Ma questa genealogia ha dei precedenti importanti rispetto al ’68: dai Quaderni Rossi, nel 1961 matrici del filone operaista e del marxismo eretico contro la sclerotizzazione dei partiti comunisti, a Classe operaia nel 1964, dove si pone il problema dell’organizzazione autonoma di classe, fuori dai partiti istituzionali della sinistra, passando per l’indimenticabile insurrezione degli operai Fiat in piazza Statuto a Torino nel 1962.

«E’ stata una sorpresa, ma l’abbiamo organizzata noi», diceva Romano Alquati, una delle principali figure dell’operaismo alle sue origini, inventore dell’inchiesta operaia, o meglio della “conricerca”, cuore del metodo operaista, la totale immanenza di intellettuali e ricercatori alla lotta di classe per la riappropriazione del sapere -potere operaio, del tempo di vita contro il tempo del lavoro sfruttato, salariato, per il rifiuto del lavoro. «E’ stata una sorpresa, ma l’abbiamo organizzata noi», una frase, un lampo in cui risuona una profonda indicazione sul rapporto “virtù-fortuna”, sul caso, sull’occasione, sulla discontinuità dei processi storici che solo a posteriori, quando si sono compiuti, è possibile ricostruire secondo nessi di causa ed effetto.

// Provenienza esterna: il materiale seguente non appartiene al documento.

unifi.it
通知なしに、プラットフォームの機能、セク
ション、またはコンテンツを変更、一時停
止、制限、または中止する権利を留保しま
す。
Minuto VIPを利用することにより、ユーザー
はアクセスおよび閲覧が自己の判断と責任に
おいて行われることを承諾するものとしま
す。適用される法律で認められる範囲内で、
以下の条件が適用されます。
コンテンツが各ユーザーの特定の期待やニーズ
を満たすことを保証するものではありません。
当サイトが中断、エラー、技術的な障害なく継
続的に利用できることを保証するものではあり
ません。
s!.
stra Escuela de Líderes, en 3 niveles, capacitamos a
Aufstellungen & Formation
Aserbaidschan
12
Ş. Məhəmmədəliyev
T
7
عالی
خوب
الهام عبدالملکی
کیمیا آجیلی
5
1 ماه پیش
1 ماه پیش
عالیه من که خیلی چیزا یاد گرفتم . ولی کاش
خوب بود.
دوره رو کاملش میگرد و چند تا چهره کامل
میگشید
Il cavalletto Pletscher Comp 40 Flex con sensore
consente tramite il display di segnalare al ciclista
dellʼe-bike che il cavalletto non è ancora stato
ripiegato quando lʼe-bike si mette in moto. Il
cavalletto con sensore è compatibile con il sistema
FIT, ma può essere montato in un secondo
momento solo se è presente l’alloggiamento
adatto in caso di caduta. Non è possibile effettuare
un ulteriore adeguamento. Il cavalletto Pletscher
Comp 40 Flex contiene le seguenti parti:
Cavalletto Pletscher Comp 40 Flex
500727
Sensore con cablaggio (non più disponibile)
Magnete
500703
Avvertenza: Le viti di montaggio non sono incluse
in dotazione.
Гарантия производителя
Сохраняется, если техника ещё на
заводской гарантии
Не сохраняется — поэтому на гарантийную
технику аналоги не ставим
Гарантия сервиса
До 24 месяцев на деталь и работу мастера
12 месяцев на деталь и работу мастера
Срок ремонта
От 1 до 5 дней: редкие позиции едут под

Ma in realtà la storicità rimane sempre sul bordo tra presente vissuto e scintille del passato-futuro che in esso riverberano. Se tutto ciò è successo, perché non potrebbe succedere ancora, seppure, ovviamente, in forme diverse e sempre nuove seguendo il filo rosso delle lotte di liberazione che hanno attraversato la storia dell’umanità?